:: Work order ::
Where does the word "saladier" occur in the data below? Copy each line that holds it.

:: Recorded data ::
+---+

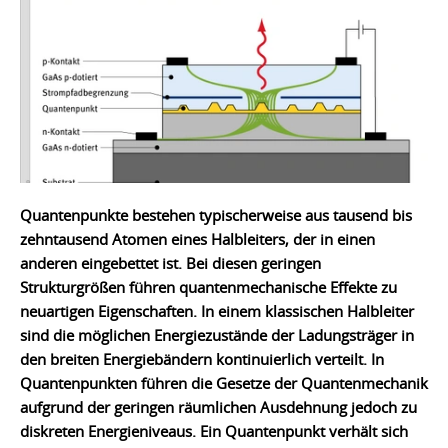
Quantenpunkte bestehen typischerweise aus tausend bis
zehntausend Atomen eines Halbleiters, der in einen
anderen eingebettet ist. Bei diesen geringen
Strukturgrößen führen quantenmechanische Effekte zu
neuartigen Eigenschaften. In einem klassischen Halbleiter
sind die möglichen Energiezustände der Ladungsträger in
den breiten Energiebändern kontinuierlich verteilt. In
Quantenpunkten führen die Gesetze der Quantenmechanik
aufgrund der geringen räumlichen Ausdehnung jedoch zu
diskreten Energieniveaus. Ein Quantenpunkt verhält sich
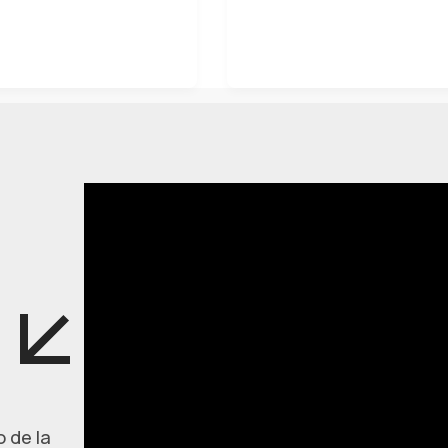
 de la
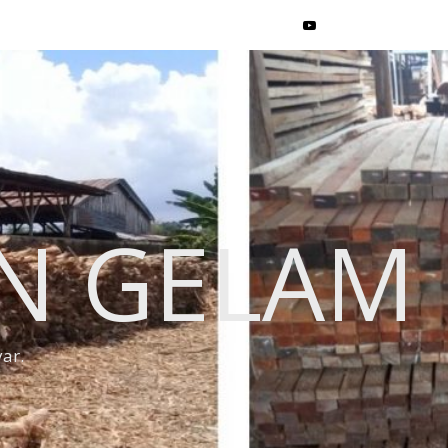
EN GELAM
ar.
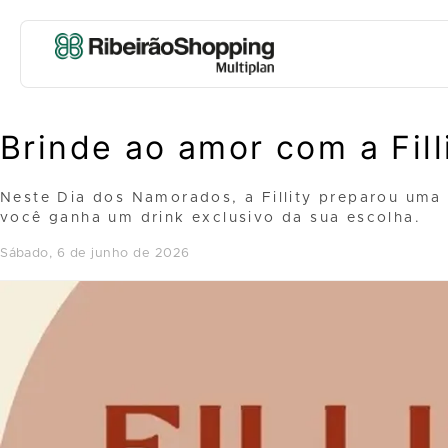
Brinde ao amor com a Fill
Neste Dia dos Namorados, a Fillity preparou uma
você ganha um drink exclusivo da sua escolha.
sábado, 6 de junho de 2026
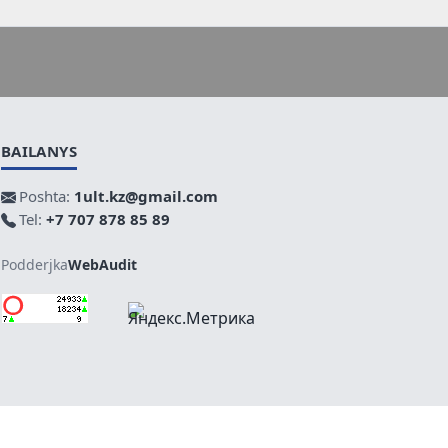
BAILANYS
Poshta:
1ult.kz@gmail.com
Tel:
+7 707 878 85 89
Podderjka
WebAudit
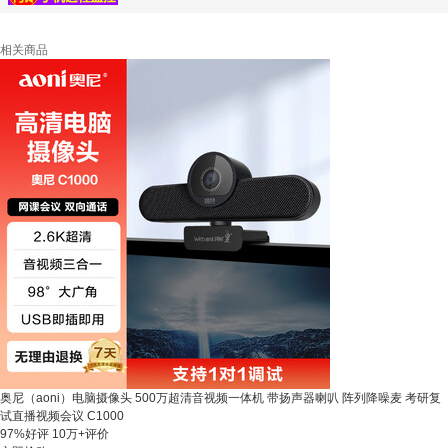
相关商品
奥尼（aoni）电脑摄像头 500万超清音视频一体机 带扬声器喇叭 阵列降噪麦 考研复
试直播视频会议 C1000
97%好评
10万+评价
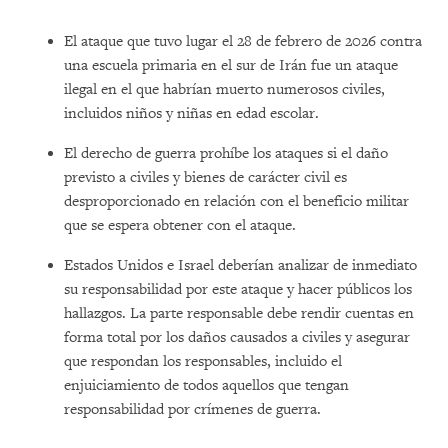
El ataque que tuvo lugar el 28 de febrero de 2026 contra
una escuela primaria en el sur de Irán fue un ataque
ilegal en el que habrían muerto numerosos civiles,
incluidos niños y niñas en edad escolar.
El derecho de guerra prohíbe los ataques si el daño
previsto a civiles y bienes de carácter civil es
desproporcionado en relación con el beneficio militar
que se espera obtener con el ataque.
Estados Unidos e Israel deberían analizar de inmediato
su responsabilidad por este ataque y hacer públicos los
hallazgos. La parte responsable debe rendir cuentas en
forma total por los daños causados a civiles y asegurar
que respondan los responsables, incluido el
enjuiciamiento de todos aquellos que tengan
responsabilidad por crímenes de guerra.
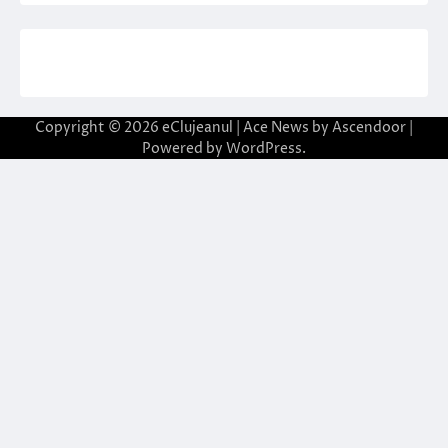
Copyright © 2026
eClujeanul
| Ace News by
Ascendoor
|
Powered by
WordPress
.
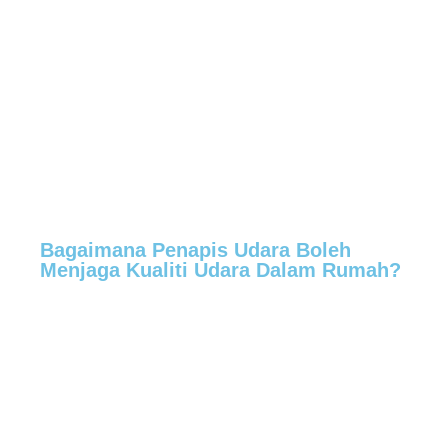
Bagaimana Penapis Udara Boleh
Menjaga Kualiti Udara Dalam Rumah?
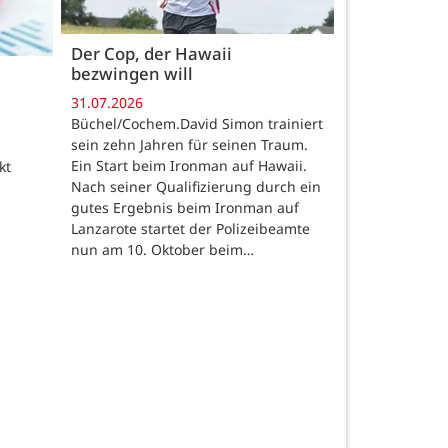
Der Cop, der Hawaii
bezwingen will
31.07.2026
Büchel/Cochem.David Simon trainiert
sein zehn Jahren für seinen Traum.
Ein Start beim Ironman auf Hawaii.
kt
Nach seiner Qualifizierung durch ein
gutes Ergebnis beim Ironman auf
Lanzarote startet der Polizeibeamte
nun am 10. Oktober beim…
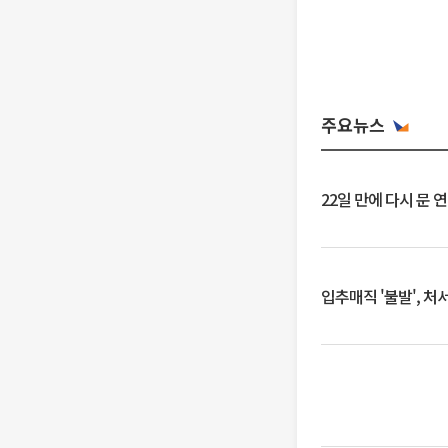
주요뉴스
22일 만에 다시 문 
입추매직 '불발', 처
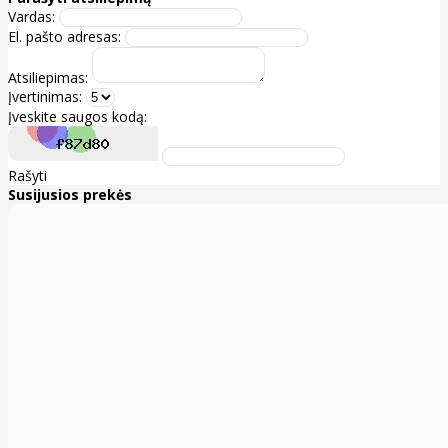
Vardas:
El. pašto adresas:
Atsiliepimas:
Įvertinimas:
Įveskite saugos kodą:
Rašyti
Susijusios prekės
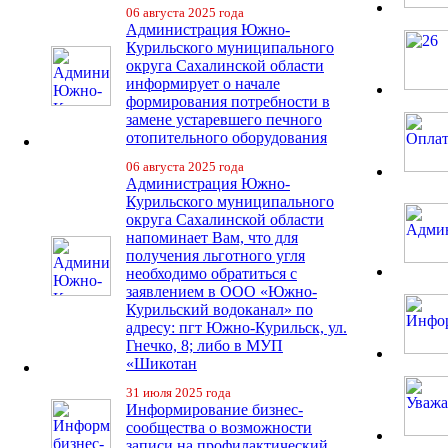
06 августа 2025 года
Администрация Южно-
Курильского муниципального
округа Сахалинской области
информирует о начале
формирования потребности в
замене устаревшего печного
отопительного оборудования
06 августа 2025 года
Администрация Южно-
Курильского муниципального
округа Сахалинской области
напоминает Вам, что для
получения льготного угля
необходимо обратиться с
заявлением в ООО «Южно-
Курильский водоканал» по
адресу: пгт Южно-Курильск, ул.
Гнечко, 8; либо в МУП
«Шикотан
31 июля 2025 года
Информирование бизнес-
сообщества о возможности
записи на профилактический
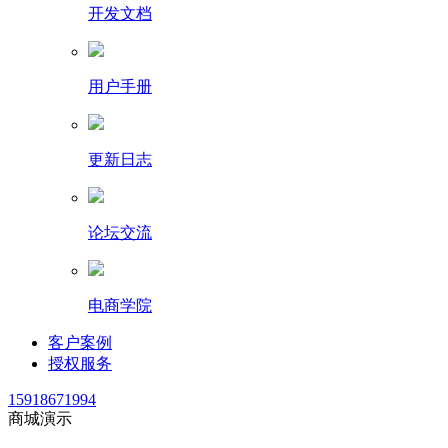
开发文档
用户手册
更新日志
论坛交流
电商学院
客户案例
授权服务
15918671994
商城演示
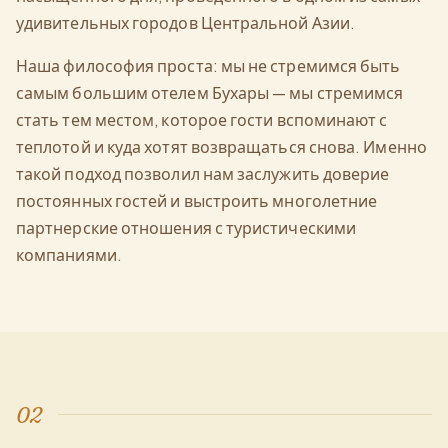
удивительных городов Центральной Азии.
Наша философия проста: мы не стремимся быть
самым большим отелем Бухары — мы стремимся
стать тем местом, которое гости вспоминают с
теплотой и куда хотят возвращаться снова. Именно
такой подход позволил нам заслужить доверие
постоянных гостей и выстроить многолетние
партнерские отношения с туристическими
компаниями.
02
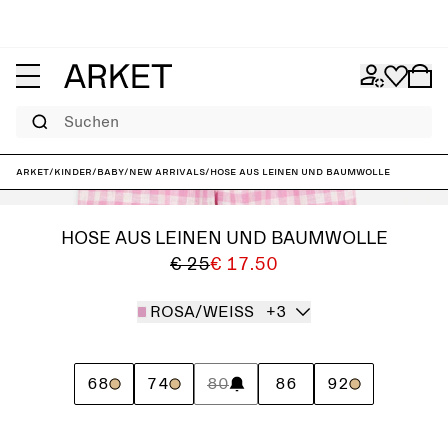
Suchen
ARKET
/
Kinder
/
Baby
/
New arrivals
/
Hose aus Leinen und Baumwolle
HOSE AUS LEINEN UND BAUMWOLLE
€ 25
€ 17.50
ROSA/WEISS
+3
68
74
80
86
92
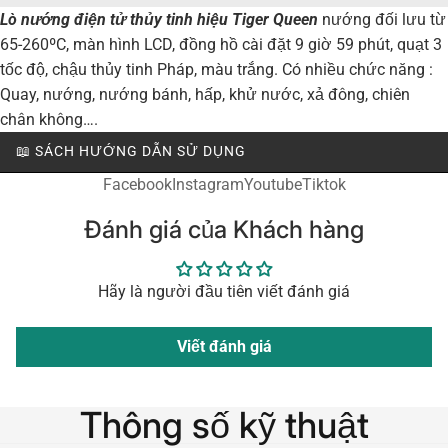
Lò nướng điện tử thủy tinh hiệu Tiger Queen
nướng đối lưu từ
65-260ºC, màn hình LCD, đồng hồ cài đặt 9 giờ 59 phút, quạt 3
tốc độ, chậu thủy tinh Pháp, màu trắng. Có nhiều chức năng :
Quay, nướng, nướng bánh, hấp, khử nước, xả đông, chiên
chân không….
📖 SÁCH HƯỚNG DẪN SỬ DỤNG
Facebook
Instagram
Youtube
Tiktok
Đánh giá của Khách hàng
Hãy là người đầu tiên viết đánh giá
Viết đánh giá
Thông số kỹ thuật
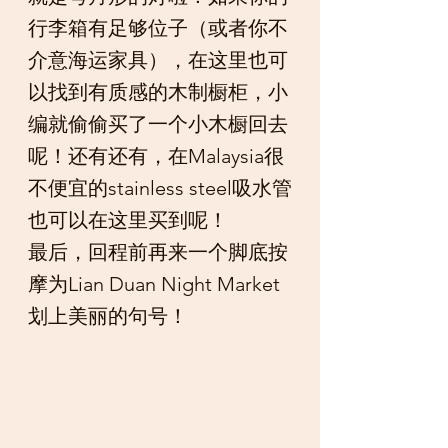
行李箱有足够位子（或者你不
介意海运家具），在这里也可
以找到有质感的木制橱柜，小
编就偷偷买了一个小木橱回去
呢！还有还有，在Malaysia很
不便宜的stainless steel吸水管
也可以在这里买到呢！
最后，回程前再来一个脚底按
摩为Lian Duan Night Market
划上美丽的句号！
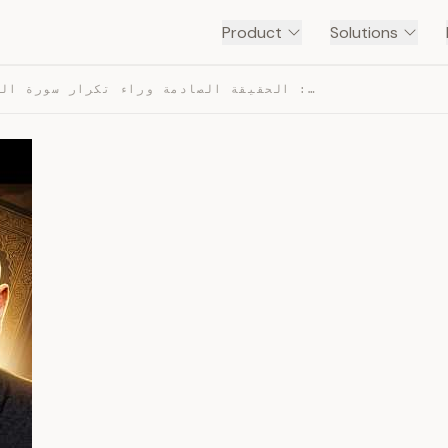
Product
Solutions
كلام للكبار فقط: الحقيقة الصادمة وراء تكرار سورة البقرة… — TRANSCRIPT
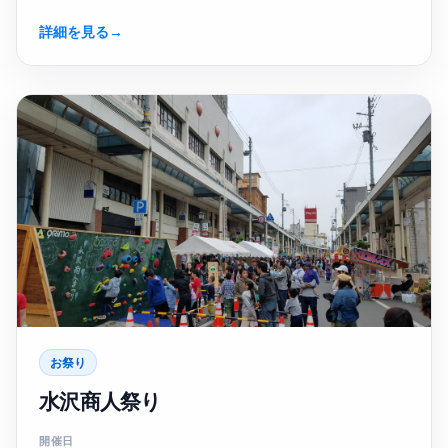
詳細を見る
→
お祭り
水沢商人祭り
開催日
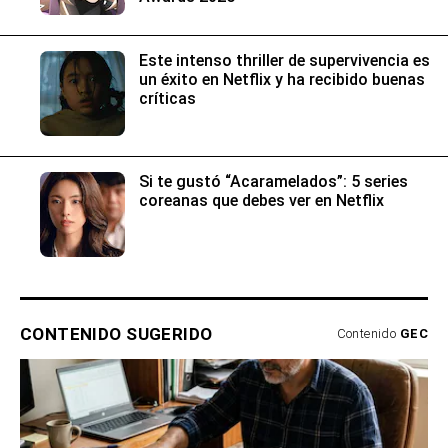
Este intenso thriller de supervivencia es
un éxito en Netflix y ha recibido buenas
críticas
Si te gustó “Acaramelados”: 5 series
coreanas que debes ver en Netflix
CONTENIDO SUGERIDO
Contenido
GEC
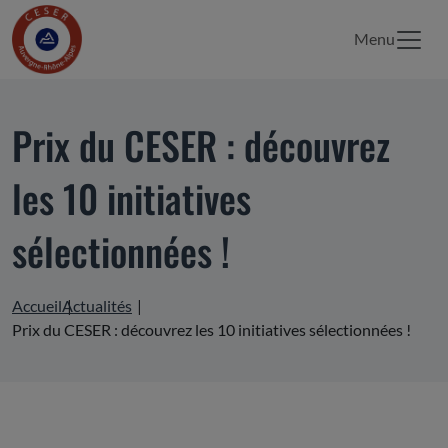
Menu
Prix du CESER : découvrez
les 10 initiatives
sélectionnées !
Accueil
Actualités
Prix du CESER : découvrez les 10 initiatives sélectionnées !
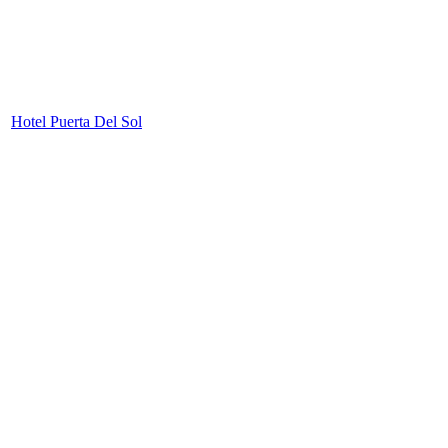
Hotel Puerta Del Sol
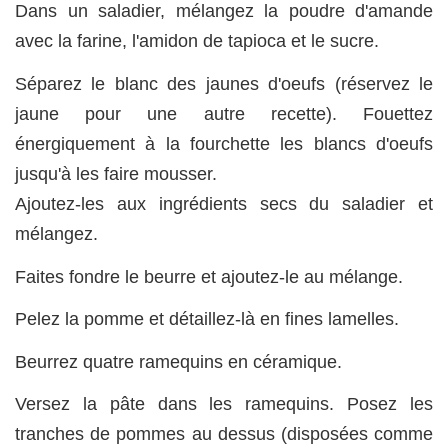
Dans un saladier, mélangez la poudre d'amande
avec la farine, l'amidon de tapioca et le sucre.
Séparez le blanc des jaunes d'oeufs (réservez le
jaune pour une autre recette). Fouettez
énergiquement à la fourchette les blancs d'oeufs
jusqu'à les faire mousser.
Ajoutez-les aux ingrédients secs du saladier et
mélangez.
Faites fondre le beurre et ajoutez-le au mélange.
Pelez la pomme et détaillez-là en fines lamelles.
Beurrez quatre ramequins en céramique.
Versez la pâte dans les ramequins. Posez les
tranches de pommes au dessus (disposées comme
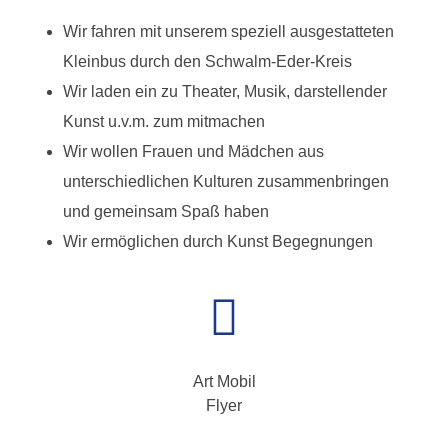
Wir fahren mit unserem speziell ausgestatteten
Kleinbus durch den Schwalm-Eder-Kreis
Wir laden ein zu Theater, Musik, darstellender
Kunst u.v.m. zum mitmachen
Wir wollen Frauen und Mädchen aus
unterschiedlichen Kulturen zusammenbringen
und gemeinsam Spaß haben
Wir ermöglichen durch Kunst Begegnungen
Art Mobil
Flyer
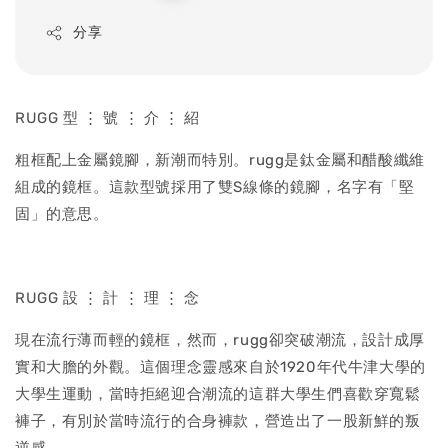
price
分享
RUGG 型 ⋮ 號 ⋮ 介 ⋮ 紹
粗框配上金屬鏡腳，新潮而特別。rugg是鈦金屬和醋酸纖維
組成的鏡框。這款型號採用了雙S線條的鏡腳，名字有「堅
固」的意思。
RUGG 設 ⋮ 計 ⋮ 理 ⋮ 念
現在流行薄而輕的鏡框，然而，rugg卻突破潮流，設計成厚
實和大膽的外觀。這個理念靈感來自於1920年代牛津大學的
大學生運動，當時拒絕迎合潮流的這群大學生們喜歡穿寬鬆
褲子，有別於當時流行的合身褲款，營造出了一股新鮮的叛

+---+

:: Result ::
Dans un saladier, mélangez la poudre d'amande
Ajoutez-les aux ingrédients secs du saladier et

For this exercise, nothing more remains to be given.